#### WHAT IS REQUIRED
Below are records; count the lines that hold the string "Biljartvereniging" and give only the count.

───── SUPPLIED RECORDS ─────

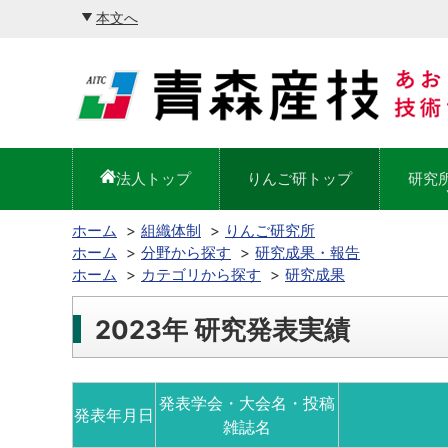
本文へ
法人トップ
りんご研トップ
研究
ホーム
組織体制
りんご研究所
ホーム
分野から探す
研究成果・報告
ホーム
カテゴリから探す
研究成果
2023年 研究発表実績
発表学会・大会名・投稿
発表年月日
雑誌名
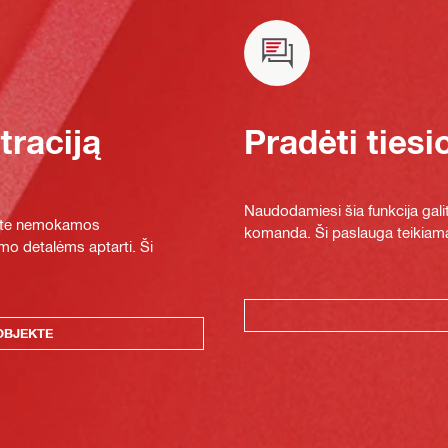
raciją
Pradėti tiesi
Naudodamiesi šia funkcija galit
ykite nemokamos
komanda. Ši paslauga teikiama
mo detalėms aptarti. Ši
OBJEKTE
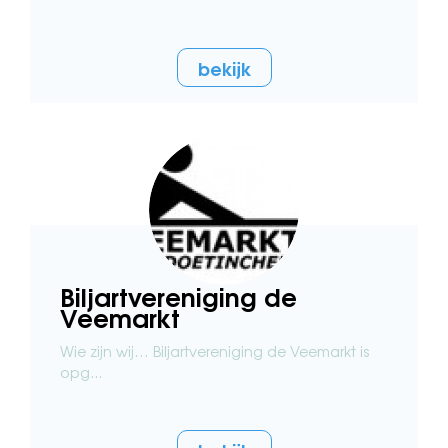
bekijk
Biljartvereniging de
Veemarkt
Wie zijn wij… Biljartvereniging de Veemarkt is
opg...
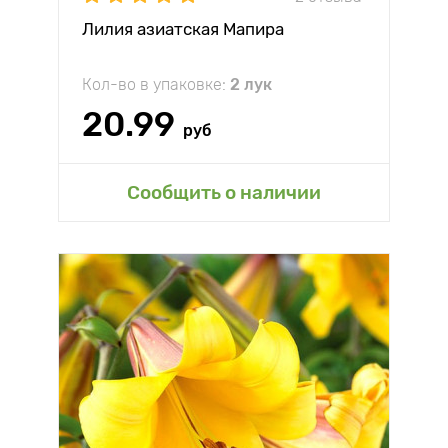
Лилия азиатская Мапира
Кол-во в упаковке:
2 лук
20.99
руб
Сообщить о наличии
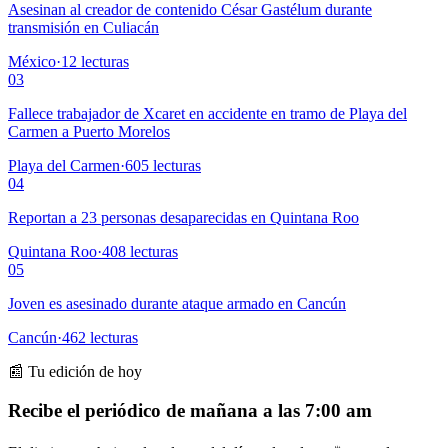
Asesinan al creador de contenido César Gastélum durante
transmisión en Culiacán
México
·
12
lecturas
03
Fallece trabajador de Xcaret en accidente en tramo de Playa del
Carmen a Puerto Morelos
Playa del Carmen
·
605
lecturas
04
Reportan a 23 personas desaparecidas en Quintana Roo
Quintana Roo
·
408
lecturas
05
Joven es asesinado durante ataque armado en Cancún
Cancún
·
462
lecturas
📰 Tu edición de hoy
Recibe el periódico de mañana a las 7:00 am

─────

#### SOLUTION TO THE PROBLEM
2